Group of False Positives, Reachable but wont Transport Recovery

PipoCanaja · 8 July 2019 13:34

And I have a hard time trying to explain you that you need to help us to help you

This is a community driven project, I am trying to help you on my free time, and I expect a little bit of cooperation on your side as well.

You could have checked the commits that took place on the 25th and 26th of June, and pinpoint me which one broke your setup. But I already did, before telling you that we did not find any issue. You can check by yourself :

documentation update (https://github.com/librenms/librenms/pull/10377)
broken auto-update (https://github.com/librenms/librenms/pull/10380)
field sorting for UPS (https://github.com/librenms/librenms/pull/10375)
sysName support for CLI added devices (https://github.com/librenms/librenms/pull/10381)
smart application fix (https://github.com/librenms/librenms/pull/10378)
fix dummy alert transport (https://github.com/librenms/librenms/pull/10379)

Clearly, something has to be fixed to get your services up and running. It seems that it is not on LibreNMS side, so it has to be on your server, and the only way to find out is that you troubleshoot it on your side, we can’t do it remotely.

If something, in the end, must be changed on LibreNMS side to avoid the issue to re-appear, we will of course do it. But first we need to find the issue.

Bye

Brandon_Shiers · 8 July 2019 14:08

A bit more on our setup.
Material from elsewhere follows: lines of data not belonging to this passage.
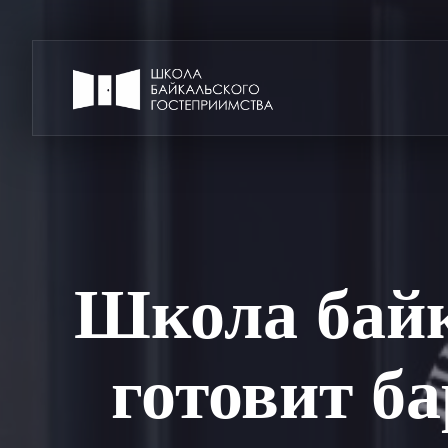
Школа байк
готовит б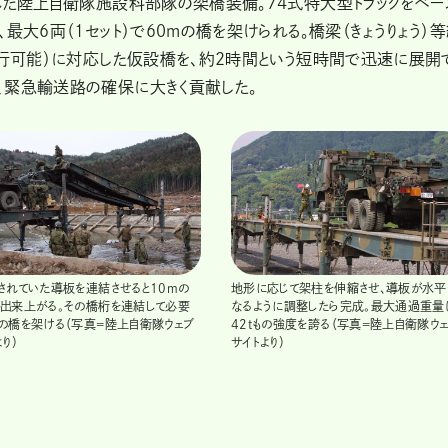
れた陸上自衛隊施設科部隊の架橋装備。74式特大型トラックをベー
最大6両（1セット）で60mの橋を架けられる。橋梁（きょうりょう）
通行可能）に対応した仮設橋を、約2時間という短時間で迅速に展開
、緊急輸送路の確保に大きく貢献した。
されていた導板を連結させると10mの
地形に応じて架柱を伸縮させ、導板が水平
出来上がる。その橋桁を連結して必要
なるように調整したら完成。最大通過重量
の橋を架ける（写真=陸上自衛隊ウェブ
42tもの強度を誇る（写真=陸上自衛隊ウ
り）
サイトより）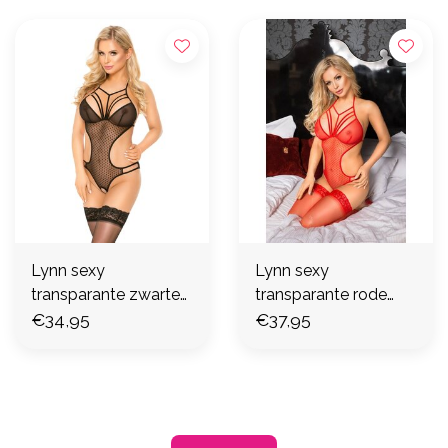
Lynn sexy
Lynn sexy
transparante zwarte
transparante rode
body
€34,95
body
€37,95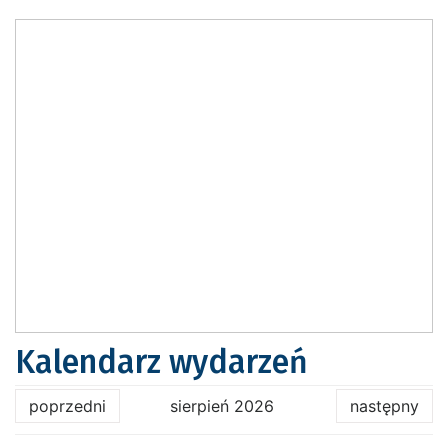
Kalendarz wydarzeń
poprzedni
sierpień 2026
następny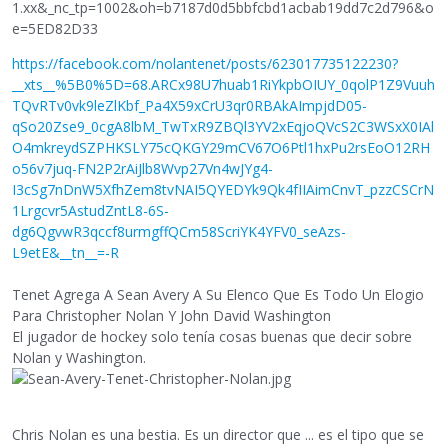
https://facebook.com/nolantenet/posts/623017735122230?
__xts__%5B0%5D=68.ARCx98U7huab1RiYkpbOIUY_0qolP1Z9Vuuh
TQvRTv0vk9leZlKbf_Pa4X59xCrU3qr0RBAkAImpjdD05-
qSo20Zse9_0cgA8lbM_TwTxR9ZBQl3YV2xEqjoQVcS2C3WSxX0IAl
O4mkreydSZPHKSLY75cQKGY29mCV67O6Ptl1hxPu2rsEoO12RH
o56v7juq-FN2P2rAiJlb8Wvp27Vn4wJYg4-
I3cSg7nDnW5XfhZem8tvNAI5QYEDYk9Qk4fIIAimCnvT_pzzCSCrN
1Lrgcvr5AstudZntL8-6S-
dg6QgvwR3qccf8urmgffQCm58ScriYK4YFV0_seAzs-
L9etE&__tn__=-R
Tenet Agrega A Sean Avery A Su Elenco Que Es Todo Un Elogio
Para Christopher Nolan Y John David Washington
El jugador de hockey solo tenía cosas buenas que decir sobre
Nolan y Washington.
Chris Nolan es una bestia. Es un director que ... es el tipo que se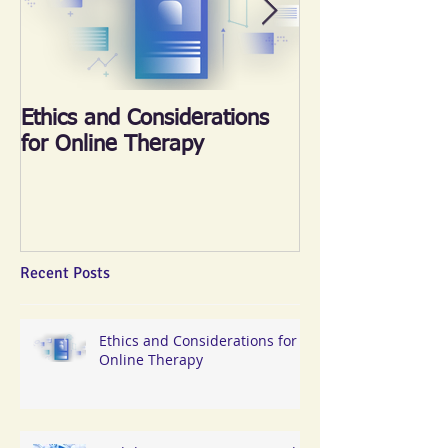
Ethics and Considerations
《心晴跑‧跑傳
for Online Therapy
2018
Recent Posts
Ethics and Considerations for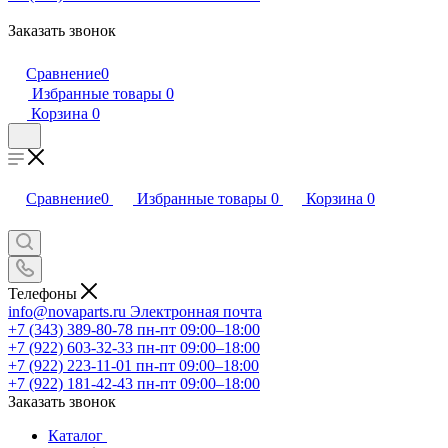
Заказать звонок
Сравнение
0
Избранные товары
0
Корзина
0
Сравнение
0
Избранные товары
0
Корзина
0
Телефоны
info@novaparts.ru
Электронная почта
+7 (343) 389-80-78
пн-пт 09:00–18:00
+7 (922) 603-32-33
пн-пт 09:00–18:00
+7 (922) 223-11-01
пн-пт 09:00–18:00
+7 (922) 181-42-43
пн-пт 09:00–18:00
Заказать звонок
Каталог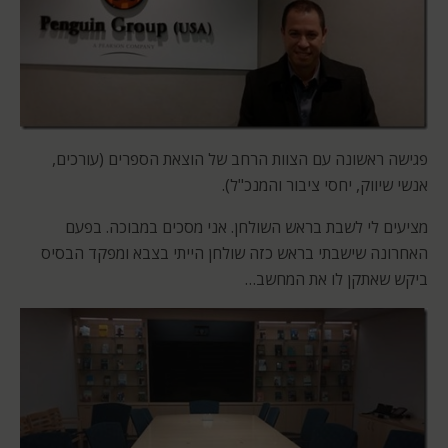
פגישה ראשונה עם הצוות הרחב של הוצאת הספרים (עורכים,
אנשי שיווק, יחסי ציבור והמנכ"ל).
מציעים לי לשבת בראש השולחן. אני מסכים במבוכה. בפעם
האחרונה שישבתי בראש כזה שולחן הייתי בצבא ומפקד הבסיס
ביקש שאתקן לו את המחשב…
We have 1 box doing the web interface, 1 box doing the sql database and 2 boxes doing polling.

My config.php file in relation to services:

Show Nagios Plugins

$config[‘show_services’] = 1;
$config[‘nagios_plugins’] = “/usr/lib/nagios/plugins”;

On my pollers the cron job:

*/5 * * * * librenms /opt/librenms/services-wrapper.py >> /dev/null 2>&1

When I switch over to the librenms user here’s what I get for the path, and I can manually run CURL:

$ whoami
librenms
$ echo $PATH
/usr/local/bin:/usr/bin:/bin:/usr/local/games:/usr/games:/opt/puppetlabs/bin
$ curl
curl: try ‘curl --help’ or ‘curl --manual’ for more information

Here is the code behind that particular nagios plugin that is saying it can’t find curl:

$ more check_drobo
#!/usr/bin/perl

use strict;
use warnings;
use WWW::Curl::Easy;

my $ip = shift;
my $url = “http://:5000$ip/”;
my $curl = “curl -s -m 2 $url”;

my $content = $curl;

my %values = ();
my @keys = qw(mTotalCapacityProtected mUsedCapacityProtected mFreeCapacityProtected mTotalCapacityUnprotected mUsedCapacityOS mSlotCountExp );
my @content = split(m/\n/, $content);
my $status;
my $baddrive = 0;
foreach my $line (@content){
foreach my $key (@keys){
if ($line =~ m/<$key>(.*)</$key>/){
$values{$key} = $1;
}
}

    # see http://code.google.com/p/drobowebdashboard/wiki/ESATMUpdate for a half-way decent explanation
    # 98304 seems to be OK. I think only the lower bits mean anything.
    if (!defined $status){
            if ($line =~ m/<mStatus>(.*)<\/mStatus>/){
                    $status = $1 & 0xff;
            }
    }
    # drive-specific status
    else{
            if ($line =~ m/<mStatus>(.*)<\/mStatus>/){
                    # 3 is the magic number for OK. 128 is empty. 98304 is also normal?
                    if ($1 ne 3 && $1 ne 128 && $1 ne 98304){
                            print "bad status $1\n";
                            $baddrive++;
                    }
            }
    }

}

print ‘|’;
foreach my $key (keys %values){
print " $key=$values{$key}";
}

print " status=$status bad=$baddrive\n";

I can provide the code behind one of the other plugins if you’d like but they are generally just snmpgets via a bash script that might use sed or AWK to parse data out of the responses.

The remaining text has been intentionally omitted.